No podemos terminar sin hablar del maravilloso lenguaje que utiliza, muy musical, lleno de sustantivos y adjetivos que aluden al mundo de los sentidos: oído, vista, olfato, tacto. También se vale de una gran variedad de figuras retóricas: abunda en metáforas, comparaciones, metonimias y elipsis, y en las descripciones sensoriales utiliza aliteraciones y onomatopeyas para reproducir los sonidos.

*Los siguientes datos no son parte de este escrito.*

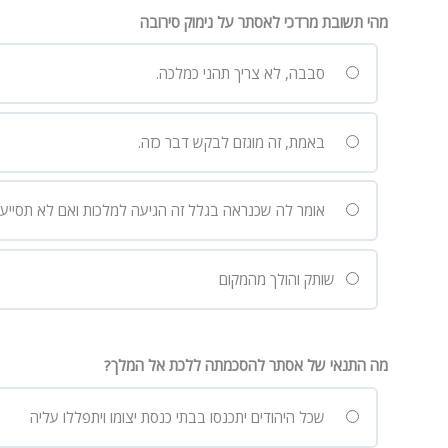
מהי תשובת מרדכי לאסתר על נימוק סירובה
סבבה, לא צריך תהני כמלכה.
באמת, זה מוגזם לבקש דבר כזה.
אומר לה שכנראה בגלל זה הגיעה למלכות ואם לא תסייע הי
שותק והולך מהמקום
מה התנאי של אסתר להסכמתה ללכת אל המלך?
שכל היהודים יתכנסו בבתי כנסת יצומו ויתפללו עליה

Este no ha sido más que un acercamiento a la obra becqueriana y, aunque breve, nos ha permitido mostrar que las Leyendas cumplen con el ideal que preconizaba el Romanticismo y también que, por fechas, pertenecen a la etapa posromántica, pero no por ello se debe pensar que Bécquer es un epígono de ese movimiento literario. Hemos comprobado que mediante sus trucos de escritor superó dicho movimiento y, al adaptarlo a la sensibilidad que el lector de la época pedía, renovó un género que gozaba de gran aceptación. Además, utilizó la leyenda romántica como vehículo de expresión de sus vivencias más íntimas lo que, unido a su dominio de los recursos de lo fantástico, nos lleva a concluir que Bécquer es el máximo representante de este género en nuestra literatura clásica.